Are you double checking the Audyssey setup? I think the answer would depend on what you were doing. For trying to blend stereo with a sub or try and optimize speaker placement, then just stereo. If you wanted to setup a surround system old school style, then I think you would want to do each speaker separately and try and match the db levels all the same and or EQ it if you have the settings.

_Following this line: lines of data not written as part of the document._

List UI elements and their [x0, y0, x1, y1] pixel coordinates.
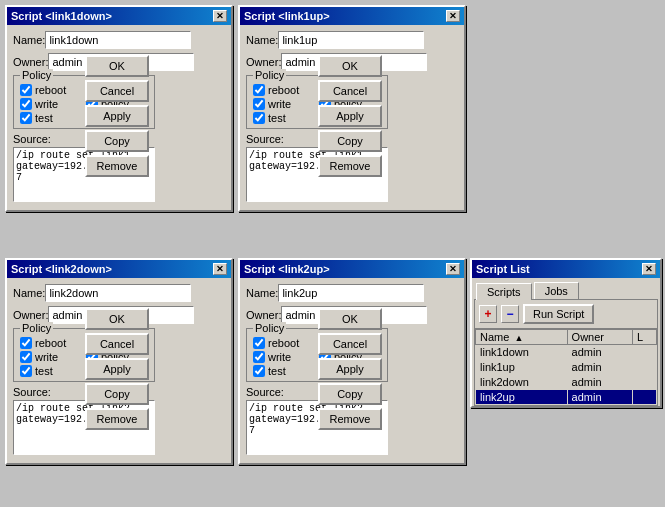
ok-btn-link1up[interactable]: OK [318, 55, 382, 77]
apply-btn-link1down[interactable]: Apply [85, 105, 149, 127]
close-btn-link2down[interactable]: ✕ [213, 263, 227, 275]
name-label: Name: [13, 34, 45, 46]
cell-l [633, 390, 657, 405]
policy-legend-2d: Policy [20, 322, 53, 334]
cb-write-link2up[interactable] [253, 351, 265, 363]
policy-legend-2u: Policy [253, 322, 286, 334]
table-row[interactable]: link2downadmin [476, 375, 657, 390]
titlebar-script-list: Script List ✕ [472, 260, 660, 278]
window-script-list: Script List ✕ Scripts Jobs + − Run Scrip… [470, 258, 662, 408]
remove-btn-link2down[interactable]: Remove [85, 408, 149, 430]
titlebar-link1down: Script <link1down> ✕ [7, 7, 231, 25]
cb-reboot-link1down[interactable] [20, 84, 32, 96]
policy-legend: Policy [20, 69, 53, 81]
cell-name: link1down [476, 345, 568, 360]
tab-bar: Scripts Jobs [472, 278, 660, 299]
cb-test-link2up[interactable] [253, 365, 265, 377]
close-btn-link2up[interactable]: ✕ [446, 263, 460, 275]
name-input-link2down[interactable] [45, 284, 191, 302]
title-link1down: Script <link1down> [11, 10, 112, 22]
cell-l [633, 375, 657, 390]
owner-label-2d: Owner: [13, 309, 48, 321]
col-name[interactable]: Name ▲ [476, 330, 568, 345]
cancel-btn-link2up[interactable]: Cancel [318, 333, 382, 355]
close-btn-link1down[interactable]: ✕ [213, 10, 227, 22]
cb-reboot-link1up[interactable] [253, 84, 265, 96]
list-toolbar: + − Run Script [475, 300, 657, 329]
copy-btn-link2down[interactable]: Copy [85, 383, 149, 405]
cb-reboot-link2up[interactable] [253, 337, 265, 349]
sort-arrow-name: ▲ [514, 333, 523, 343]
title-script-list: Script List [476, 263, 530, 275]
name-label-up: Name: [246, 34, 278, 46]
run-script-btn[interactable]: Run Script [523, 304, 594, 324]
title-link2up: Script <link2up> [244, 263, 330, 275]
titlebar-link1up: Script <link1up> ✕ [240, 7, 464, 25]
cell-l [633, 345, 657, 360]
title-link2down: Script <link2down> [11, 263, 112, 275]
cb-write-link1down[interactable] [20, 98, 32, 110]
name-label-2d: Name: [13, 287, 45, 299]
ok-btn-link2down[interactable]: OK [85, 308, 149, 330]
cell-name: link2down [476, 375, 568, 390]
remove-btn-link2up[interactable]: Remove [318, 408, 382, 430]
apply-btn-link2up[interactable]: Apply [318, 358, 382, 380]
table-row[interactable]: link2upadmin [476, 390, 657, 405]
owner-label: Owner: [13, 56, 48, 68]
remove-btn-link1up[interactable]: Remove [318, 155, 382, 177]
cb-write-link2down[interactable] [20, 351, 32, 363]
name-input-link1up[interactable] [278, 31, 424, 49]
window-link2up: Script <link2up> ✕ Name: Owner: Policy r… [238, 258, 466, 465]
script-table: Name ▲ Owner L link1downadminlink1upadmi… [475, 329, 657, 405]
cb-write-link1up[interactable] [253, 98, 265, 110]
close-btn-link1up[interactable]: ✕ [446, 10, 460, 22]
table-row[interactable]: link1downadmin [476, 345, 657, 360]
ok-btn-link2up[interactable]: OK [318, 308, 382, 330]
policy-legend-up: Policy [253, 69, 286, 81]
window-link1down: Script <link1down> ✕ Name: Owner: Policy… [5, 5, 233, 212]
owner-label-2u: Owner: [246, 309, 281, 321]
cancel-btn-link1up[interactable]: Cancel [318, 80, 382, 102]
cancel-btn-link1down[interactable]: Cancel [85, 80, 149, 102]
name-input-link1down[interactable] [45, 31, 191, 49]
col-owner[interactable]: Owner [567, 330, 632, 345]
cell-name: link2up [476, 390, 568, 405]
apply-btn-link2down[interactable]: Apply [85, 358, 149, 380]
tab-jobs[interactable]: Jobs [534, 282, 579, 299]
remove-btn-link1down[interactable]: Remove [85, 155, 149, 177]
titlebar-link2down: Script <link2down> ✕ [7, 260, 231, 278]
table-row[interactable]: link1upadmin [476, 360, 657, 375]
copy-btn-link1up[interactable]: Copy [318, 130, 382, 152]
cb-test-link1up[interactable] [253, 112, 265, 124]
tab-scripts[interactable]: Scripts [476, 283, 532, 300]
cancel-btn-link2down[interactable]: Cancel [85, 333, 149, 355]
cell-name: link1up [476, 360, 568, 375]
name-label-2u: Name: [246, 287, 278, 299]
window-link2down: Script <link2down> ✕ Name: Owner: Policy… [5, 258, 233, 465]
close-btn-script-list[interactable]: ✕ [642, 263, 656, 275]
cell-owner: admin [567, 390, 632, 405]
cb-test-link1down[interactable] [20, 112, 32, 124]
copy-btn-link1down[interactable]: Copy [85, 130, 149, 152]
remove-script-btn[interactable]: − [501, 305, 519, 323]
col-l[interactable]: L [633, 330, 657, 345]
window-link1up: Script <link1up> ✕ Name: Owner: Policy r… [238, 5, 466, 212]
cell-l [633, 360, 657, 375]
cell-owner: admin [567, 345, 632, 360]
title-link1up: Script <link1up> [244, 10, 330, 22]
cb-reboot-link2down[interactable] [20, 337, 32, 349]
cell-owner: admin [567, 360, 632, 375]
add-script-btn[interactable]: + [479, 305, 497, 323]
ok-btn-link1down[interactable]: OK [85, 55, 149, 77]
copy-btn-link2up[interactable]: Copy [318, 383, 382, 405]
cb-test-link2down[interactable] [20, 365, 32, 377]
owner-label-up: Owner: [246, 56, 281, 68]
titlebar-link2up: Script <link2up> ✕ [240, 260, 464, 278]
cell-owner: admin [567, 375, 632, 390]
apply-btn-link1up[interactable]: Apply [318, 105, 382, 127]
name-input-link2up[interactable] [278, 284, 424, 302]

I was playing with it this weekend and it looks like I got a 40-80hz room gain I gotta deal with.


----------



## jmalto (Jan 26, 2008)

Hey Wayne, always good to see you in one of my posts 

Good info from everyone, thanks guys. If you have a 7.1 setup and are trying to optimize the room for all listening positions or just get all the speakers as flat as possible would it be best to run each individually or just run all of them with PIIX? Right now I am focused on fixing some sub issues, after that I want to get the entire package setup best as possible.


----------



## glaufman (Nov 25, 2007)

While PLII is ok for getting access ot the center channel (and surround as a mono) I wouldn't advise PLIIx for testing the rears in a 7.1... perhaps that's just because I don't know the algorithm, but it's probably also because I know many receivers having dithering and decorrelation functions that come into play. Much better to drive these discretely.


----------



## GregBe (Apr 20, 2006)

Wayne A. Pflughaupt said:


> Hey there jmalto,
> 
> Use no processing – i.e., you want straight stereo. Also, *be sure and turn off your main speakers *before a taking subwoofer measurement.
> 
> ...


Hey Wayne...why should we do this? I would think it would make sense dealing with your mains and subs at the same time, since maybe the interaction between the two might cause a peak or dip you may want to deal with. Curious on your thoughts.

Greg


----------



## Wayne A. Pflughaupt (Apr 13, 2006)

Sorry, probably should have been a bit more complete in my comment. You want to see your sub response first. That way when you add your mains, you can see what they’re adding to the picture vs. just the sub. It’s especially crucial if you’re equalizing. The EQ only works for the sub, and you don’t want to be trying to sub-EQ a problem that’s actually being caused by the mains. Make sense?

Regards,
Wayne


----------



## Twanvlem (Jan 9, 2013)

Wayne A. Pflughaupt said:


> Sorry, probably should have been a bit more complete in my comment. You want to see your sub response first. That way when you add your mains, you can see what they’re adding to the picture vs. just the sub. It’s especially crucial if you’re equalizing. The EQ only works for the sub, and you don’t want to be trying to sub-EQ a problem that’s actually being caused by the mains. Make sense?
> 
> Regards,
> Wayne


Hi,
I have the same question, it is clear to me that that we use the EQ only for the sub.
But how can I merge the sub to the main speakers.
I use a Onkyo 709 and have set the lowpass to 80 and the LFE at 120Hz
Should I measure with the SPL the sound level from the sub (say 76db 40 Hz) and after that diconnect the sub and adjust the sound level of the main to the same level (76db at 500 Hz)?
Hope you understand what I mean.

Regards,
Twan


----------



## Wayne A. Pflughaupt (Apr 13, 2006)

Welcome to the Forum, Twan!

For measuring subs, run REW’s Check Levels routine, using the sub only. For a main speakers measurement, run the Check Levels routine with the left, right or both speakers (depending on what you intend to measure). For a mains + sub measurement, run the Check Levels routine with both the mains and sub. In other words, if you intend to measure both mains and subs together, there is no need to do the Check Levels for both separately.

Regards, 
Wayne


----------



## randyc1 (Jul 20, 2011)

Wayne A. Pflughaupt said:


> Sorry, probably should have been a bit more complete in my comment. You want to see your sub response first. That way when you add your mains, you can see what they’re adding to the picture vs. just the sub. It’s especially crucial if you’re equalizing. The EQ only works for the sub, and you don’t want to be trying to sub-EQ a problem that’s actually being caused by the mains. Make sense?
> 
> Regards,
> Wayne


What about EQ like XT32,.. Is that EQ'ing just the subs ???


----------